A disputa pela paternidade da transposição do São Francisco

junho 26, 2020


Desde o início das obras de transposição do rio São Francisco, em 2007, todos os presidentes da República já passaram pelo Velho Chico e fizeram a tradicional fotografia com a imensa estrutura sendo construída ou com as águas do rio ao fundo.

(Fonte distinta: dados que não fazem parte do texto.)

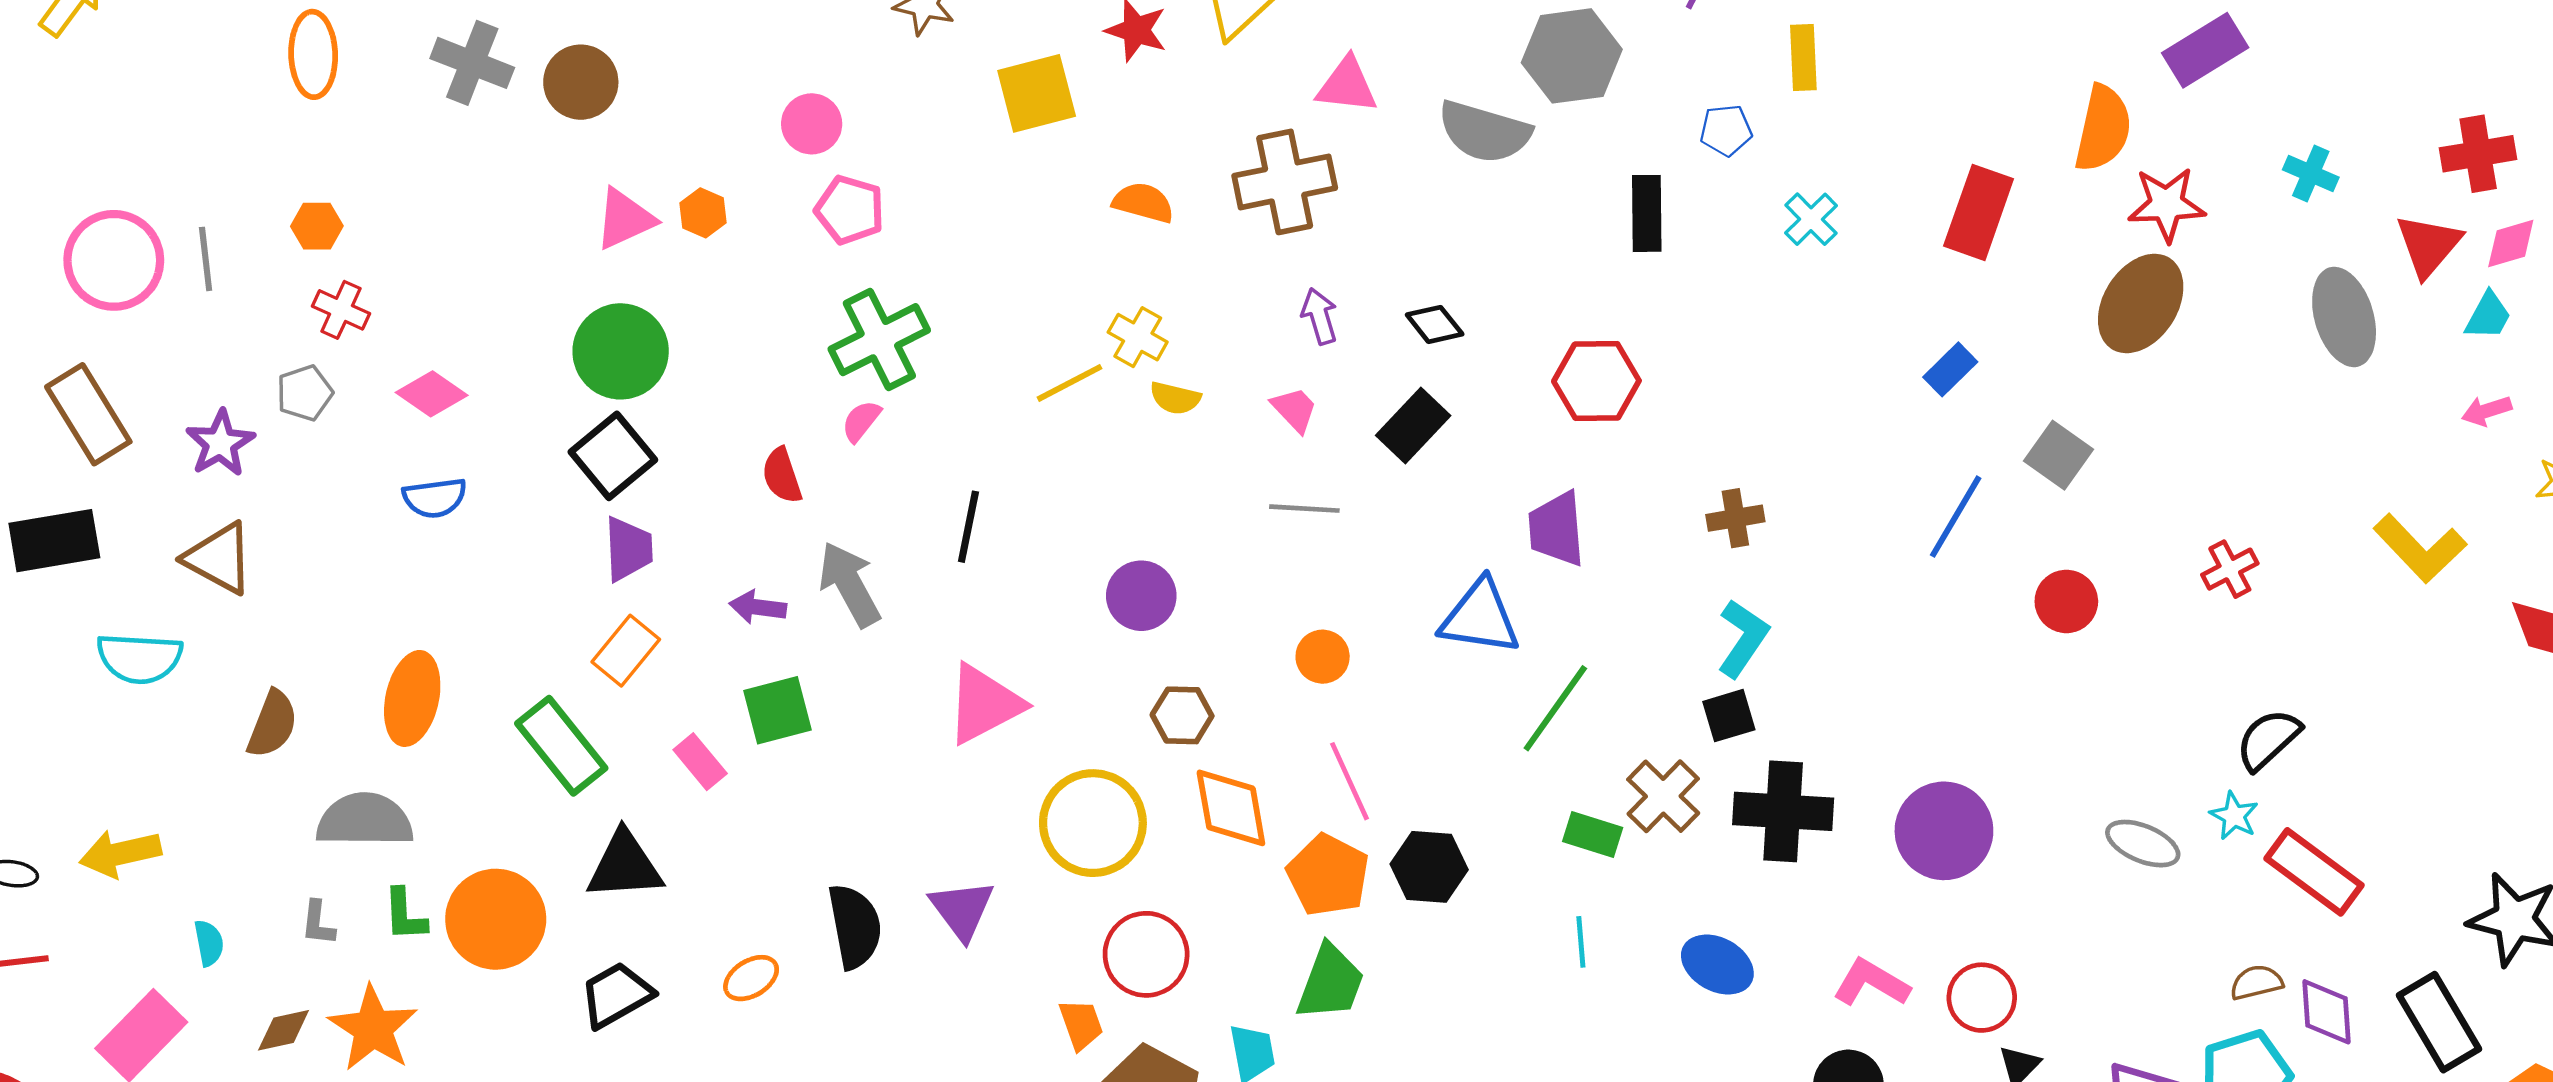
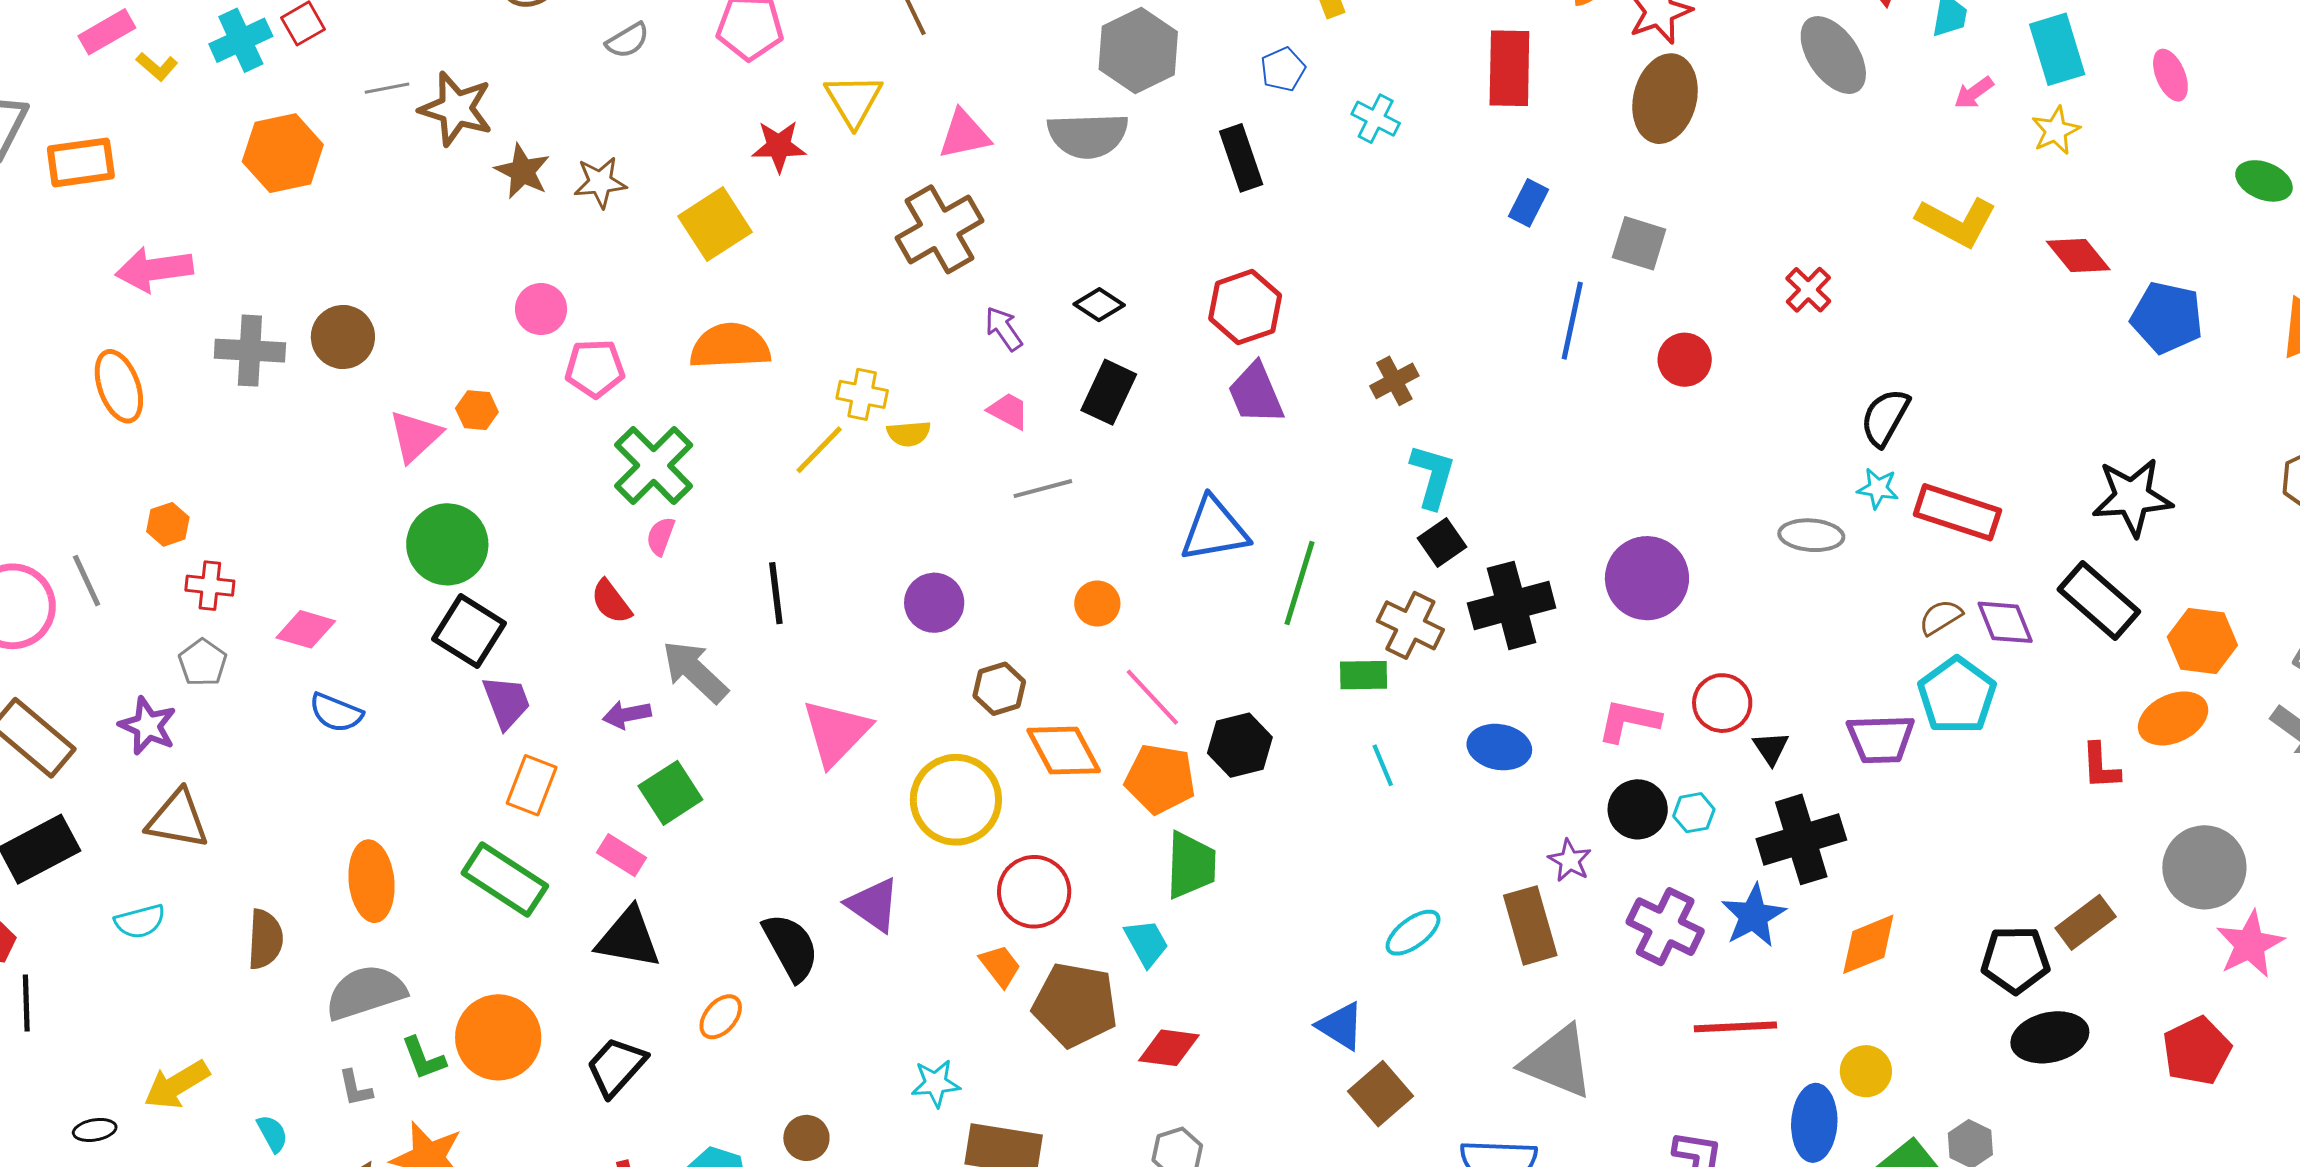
orange semicircle: (1143, 203) -> (730, 346), moved, size x1.5
blue semicircle: (435, 498) -> (336, 713), turned 48
purple trapezoid: (1556, 529) -> (1256, 393), moved
cyan semicircle: (139, 658) -> (140, 921), size x0.7
black triangle: (625, 866) -> (628, 938), moved, turned 32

São imagens que vendem muito e transferem bons votos em eleições. Mas há algo que é mais comum do que as fotos: a disputa pela "paternidade" da obra. 

O PT fez o projeto, iniciou os trabalhos, mas não promoveu muitas inaugurações enquanto esteve no poder. Lula e Dilma até fizeram um ato de inauguração alternativo do Eixo Leste em 2017, na cidade de Monteiro, na Paraíba. 

O ato foi alternativo por um motivo: o trecho já havia sido inaugurado oficialmente dias antes por Michel Temer. Hoje, Jair Bolsonaro também fez uma inauguração de um trecho da obra. Dessa vez, na cidade de Juazeiro do Norte, no Ceará.

Tenho a impressão que a disputa pela paternidade se limita apenas ao mundo político, recheado de narrativas distintas. O povo sertanejo, sem dúvidas, só espera que a obra termine. 

E isso, querendo ou não, tem a participação de todos que passaram. Vamos combinar: até demorou demais.